Bastille: 10 years after Pompeii – the band history in 10 pictures

“Eh eh oh eh oh” – in 2013, hardly anyone could resist the echoing chorus with which Bastille opened their hit “Pompeii”. To date, the song is by far the best known of the British indie band. For frontman and songwriter Dan Smith, who suffers from impostor syndrome and didn’t want to become famous under any circumstances, the success was confusing and embarrassing at first, as he keeps telling. During the first performances he had to drink a lot of alcohol to dare to go on stage. That is no longer the case today, but the 36-year-old is still far from routine. “I get really nervous and a good 40 or 50 percent of the gigs are like a mild or intense panic for me,” he revealed.Rolling Stone” last year. Some things never seem to change – including the unmistakable sound of Bastille.
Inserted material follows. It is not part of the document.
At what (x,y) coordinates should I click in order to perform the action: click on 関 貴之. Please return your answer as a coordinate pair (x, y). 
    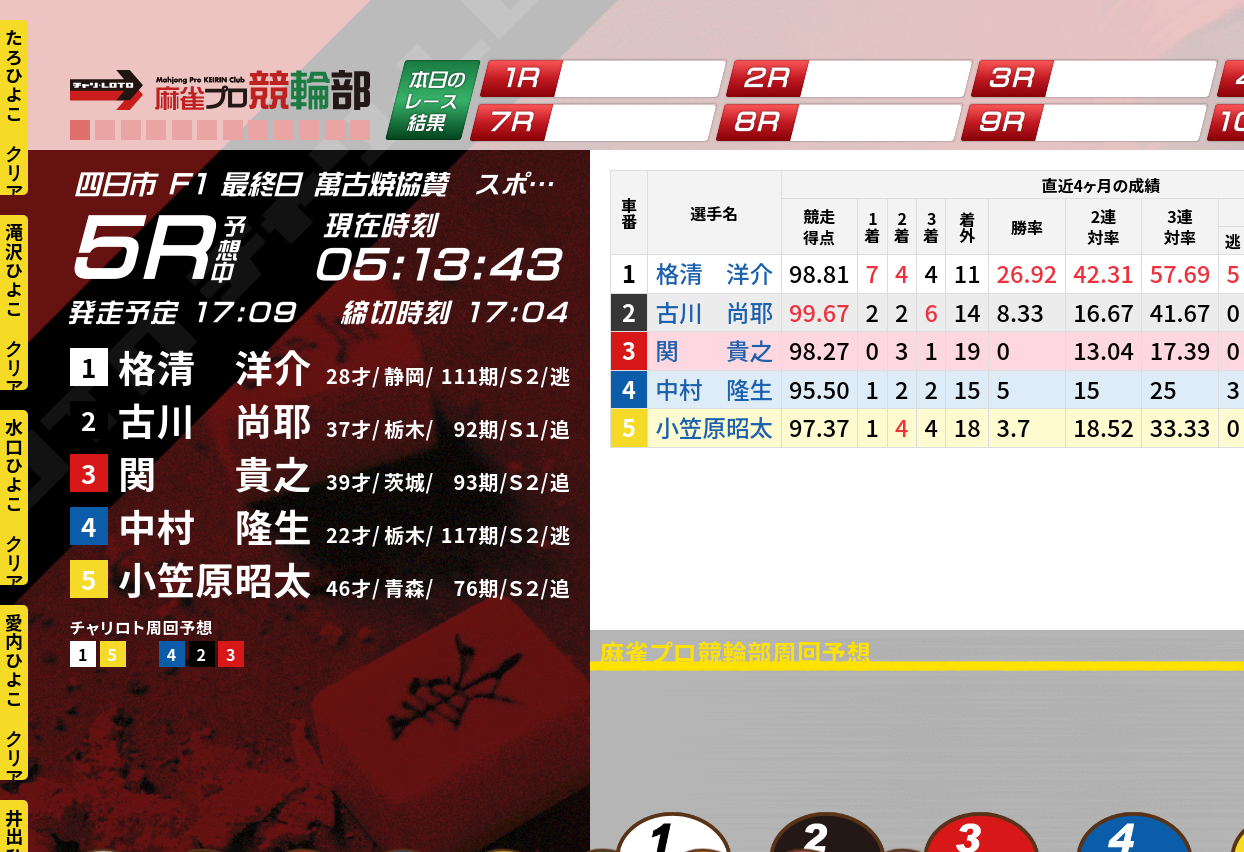     Looking at the image, I should click on (215, 472).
“We don’t want to reinvent the Bastille sound” – but still surprise

The band was formed in 2010. Dan, whose full name is Daniel Campbell, met drummer Chris “Woody” Wood in a pub. A little later William “Will” Farquarson (bass and guitar) and Kyle Simmons (keyboard player) joined them. The four have always been good friends. The sudden success caught them unprepared – and welded them together. “We stumbled through it together,” the frontman recalled in one podcast-Interview. After the breakthrough, the band toured around the world. Meanwhile she was working on the second album. At the time, Dan Smith said the BBC: “We don’t want to reinvent the Bastille sound, but we don’t want to repeat ourselves either.” A motto that has run through the entire history of the band ever since.

Each of the four albums is characterized by the band’s characteristic sound: the combination of pop beats and melancholic lyrics. Songs that “feel uplifting but explore darker themes,” as the frontman put it in 2016’s “Rolling StoneThe influence of the film industry also runs through the music of the British band. Not only do the album covers look like film posters, the lyrics are peppered with quotes from or references to well-known films. This is because Dan Smith is, as he himself puts it, “a real nerdy movie buff” While the first album was themed around the works of David Lynch (the song “Laura Palmer” for example pays homage to a character from the series “Twin Peaks” ), science fiction strips like “back to the future” set the theme on the fourth album.

Mixtapes and orchestra tour

But because the musicians like to experiment and always want to surprise, there are countless influences from other musical genres spread over the albums. At one point there is suddenly a rock song, at another point a sonic excursion into the 80s or a rap part. Parallel to the albums, which are all self-contained and each follow a theme or tell a story, the quartet released a series of mixtapes called “Other Peoples Heartache”. Covers and mash-ups of various songs from throughout music history can be heard on the records. Classics like “Would I lie to you?” ended up in the remixes. as well as current tracks by Lana del Rey or Taylor Swift.

Probably the biggest surprise the band has put together was the “ReOrechestrated” project, in which Bastille reinterpreted their previous hits as orchestral versions with classical musicians. The one of the same name documentary tells the story behind the lavish tour and looks at what it takes to keep a band exciting. “How can we surprise even our most loyal hardcore fans?” is the question that makes the busy Bastille frontman rush from one project to the next. He wants to constantly show the audience new sides, he says in the documentary. Unfortunately, some of it is lost: “We occasionally have moments in the mainstream, but that’s just the tip of the iceberg of all our work.” The most important and interesting projects often don’t make it to the surface, he regrets.

You can’t say that about “Pompeii”. The song has now become a timeless song – and was already a TikTok trend. A song like “Pompeii” doesn’t necessarily age because it sounds just as unique today as it did back then, concluded Mark Crew, a music producer who has worked with Bastille from the start, at the end of a recent release MTV contribution. A music expert at the station already describes the song, a “hit single that you can play until the end of your days”, as the group’s legacy. Pompeii will survive Bastille – no matter what the next ten years of band history bring.